Die Forscher lösten die Silikatbestandteile von Kieselalgenschalen mit einer fluoridhaltigen Lösung auf. Die Überbleibsel erscheinen unter dem Rasterelektronenmikroskop als filigrane, netzartige Gerüstsubstanz. Dieses Netz gleicht der Form und Größe der Zellwand und besteht aus miteinander vernetzten Fasern mit einem durchschnittlichen Durchmesser von etwa 25 Nanometern. Spektroskopische Untersuchungen zeigten, dass diese Fasern Chitin sowie weitere, bisher unbekannte Biomoleküle enthalten.

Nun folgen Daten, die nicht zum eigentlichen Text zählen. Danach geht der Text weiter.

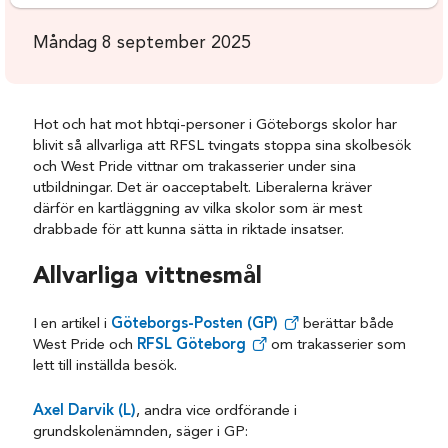
Måndag 8 september 2025
Hot och hat mot hbtqi-personer i Göteborgs skolor har
blivit så allvarliga att RFSL tvingats stoppa sina skolbesök
och West Pride vittnar om trakasserier under sina
utbildningar. Det är oacceptabelt. Liberalerna kräver
därför en kartläggning av vilka skolor som är mest
drabbade för att kunna sätta in riktade insatser.
Allvarliga vittnesmål
I en artikel i
Göteborgs-Posten (GP)
berättar både
West Pride och
RFSL Göteborg
om trakasserier som
lett till inställda besök.
Axel Darvik (L)
, andra vice ordförande i
grundskolenämnden, säger i GP:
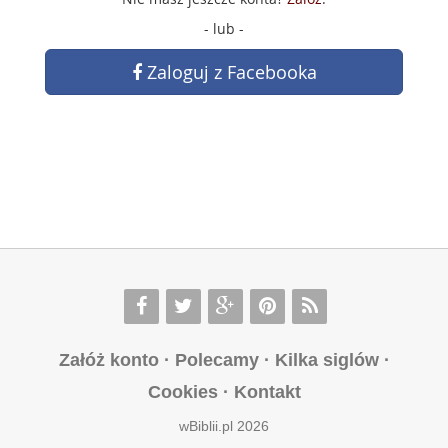
- lub -
Zaloguj z Facebooka
Załóż konto
·
Polecamy
·
Kilka siglów
·
Cookies
·
Kontakt
wBiblii.pl 2026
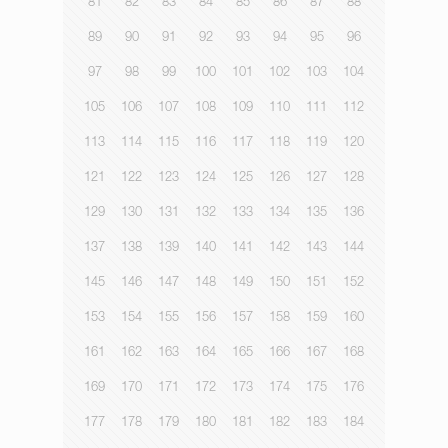
81
82
83
84
85
86
87
88
89
90
91
92
93
94
95
96
97
98
99
100
101
102
103
104
105
106
107
108
109
110
111
112
113
114
115
116
117
118
119
120
121
122
123
124
125
126
127
128
129
130
131
132
133
134
135
136
137
138
139
140
141
142
143
144
145
146
147
148
149
150
151
152
153
154
155
156
157
158
159
160
161
162
163
164
165
166
167
168
169
170
171
172
173
174
175
176
177
178
179
180
181
182
183
184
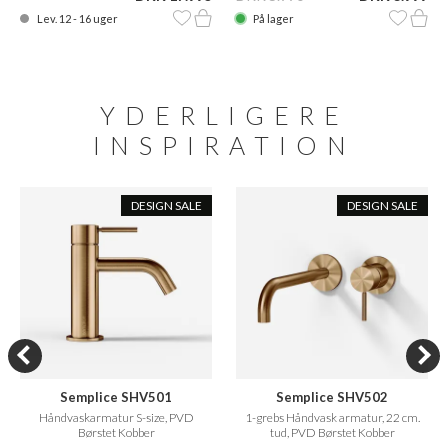
Lev. 12 - 16 uger
På lager
YDERLIGERE
INSPIRATION
DESIGN SALE
DESIGN SALE
Semplice SHV501
Semplice SHV502
Håndvaskarmatur S-size, PVD
1-grebs Håndvask armatur, 22 cm.
Børstet Kobber
tud, PVD Børstet Kobber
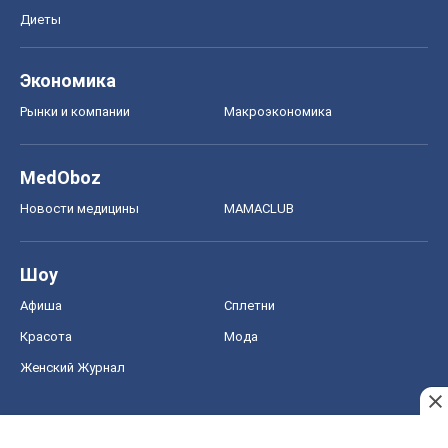
Новости медицины
MAMACLUB
Шоу
Афиша
Сплетни
Красота
Мода
Женский Журнал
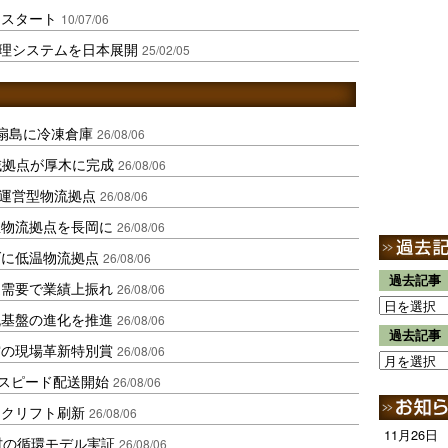
をスタート
10/07/06
管理システムを日本展開
25/02/05
扇島に冷凍倉庫
26/08/06
域拠点が厚木に完成
26/08/06
運営型物流拠点
26/08/06
温物流拠点を長岡に
26/08/06
ダに低温物流拠点
26/08/06
過去記事
送需要で業績上振れ
26/08/06
流基盤の進化を推進
26/08/06
過去記事
賞の現場革新特別賞
26/08/06
しスピード配送開始
26/08/06
ークリフト刷新
26/08/06
11月26日
材の循環モデル実証
26/08/06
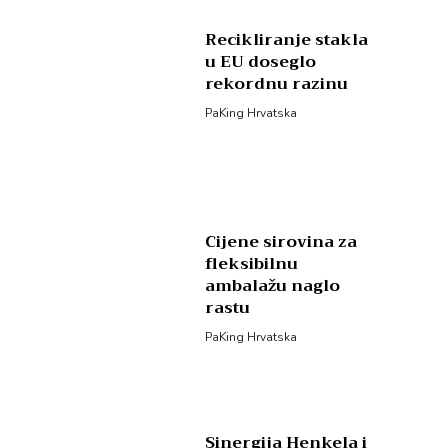
Recikliranje stakla
u EU doseglo
rekordnu razinu
PaKing Hrvatska
Cijene sirovina za
fleksibilnu
ambalažu naglo
rastu
PaKing Hrvatska
Sinergija Henkela i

"Unsere Ergebnisse lassen darauf schließen, dass die chitin-basierte netzwerkartige Struktur als Grundgerüst für die Silikatabscheidung dient, während weitere Biomoleküle diese aktiv beeinflussen", so Brunner. "Dieser Mechanismus wäre dann dem der Kalziumkarbonat-Biomineralisation analog. Zusätzlich könnten die Netzwerke im Innern der Zellwand eine mechanische Stabilisierungsfunktion haben."
Quelle: Brunner, E. et. al.: Chitin-basierte organische Netzwerke - ein integraler Bestandteil des Zellwandbiosilicates der Diatomee Thalassiosira pseudonana., In: Angew. Chem., DOI: 10.1002/ange.200905028, 2009.